The desire to eliminate barriers between raw data and useful insights has driven decades of engineering innovation. Countless databases, datastores, indexes, and query-level solutions promising to make this dream a reality have surfaced at regular intervals, only to fall into obscurity again as the promise remains unrealized.
In the meantime, an entire class of data-centric professions has stepped in to fill the gaps left by current technologies. Those professions are doing the work of cleaning, manipulating, and analyzing data that continues to stymie our machines. So great is the demand for these skills that the IDC predicts global revenues for big data and business analytics – the services these data solutions and professionals provide – will grow from $130.1 billion in 2016 to more than $203 billion in 2020.
The rise of artificial intelligence (AI) and machine learning (ML) carries even greater promise: the IDC estimates that spending on AI/ML capabilities will grow 55%, ultimately reaching $47 billion in three short years.
In short, industries need these technologies and services, and they’re paying massive amounts of money to get them.
Take Uber, for example. The embattled tech giant’s mission is to make “transportation as reliable as running water, everywhere, for everyone.” In order to accomplish this, the rideshare platform connects people who need rides to strangers with cars in mere seconds, and sweetens the deal by automating payments, thereby eliminate the awkward exchange of cash or the necessity of cards. All on a smartphone.
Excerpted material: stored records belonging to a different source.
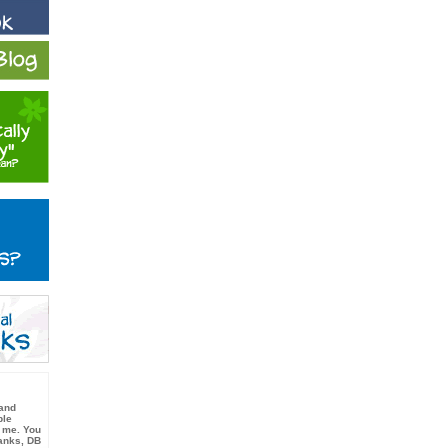
 and
ble
 me. You
hanks, DB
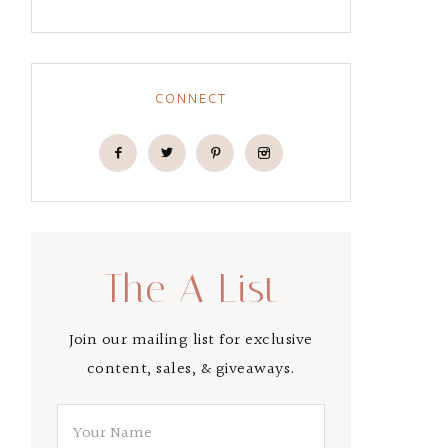
CONNECT
The A List
Join our mailing list for exclusive
content, sales, & giveaways.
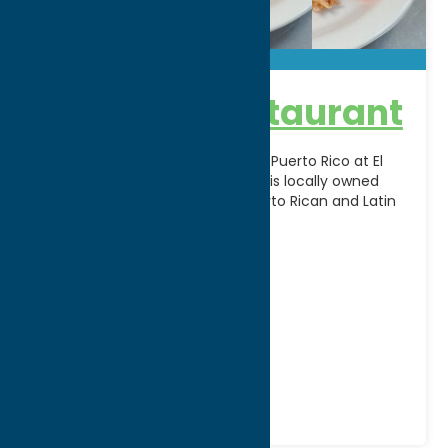
El Barajo Restaurant
Experience the vibrant flavors of Puerto Rico at El
Barajo Restaurant in Utica, NY. This locally owned
restaurant serves authentic Puerto Rican and Latin
[...]
Address:
672 Bleecker Street
City:
Utica
WWW:
visit website
Phone:
(315) 732-2181
Region:
Utica
Dine
Mexican
Spanish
Simple. Brilliant.
But it takes a ton of real-time, data-based decisions to make that happen.
Vinoth Chandar, a staff software engineer at Uber, recently made the case for incremental processing on Hadoop for near-real time use cases at Uber. He posits that there is a gap in capability between traditional batch oriented Hadoop, and streaming solutions like Storm, Spark Streaming and Flink; these streaming solutions work well for sub-5 minute latency requirements, and Hadoop works well when an hour or more is sufficient. So there is a gap in the 5-60 minute range; of course, the streaming solutions will work just fine here, but if you could get Hadoop to work well in that range, you can (a) save lots of cost, (b) greatly simplify your infrastructure, and © take advantage of more mature SQL tooling. Vinoth proposes adding some new capabilities to the Hadoop ecosystem to support incremental processing for this near real time use case.
Vinoth’s post is great by the way, and you should totally go read it. We here at Pilosa agree with everything right up to the point where he suggests continuing to use Hadoop with just a few modifications.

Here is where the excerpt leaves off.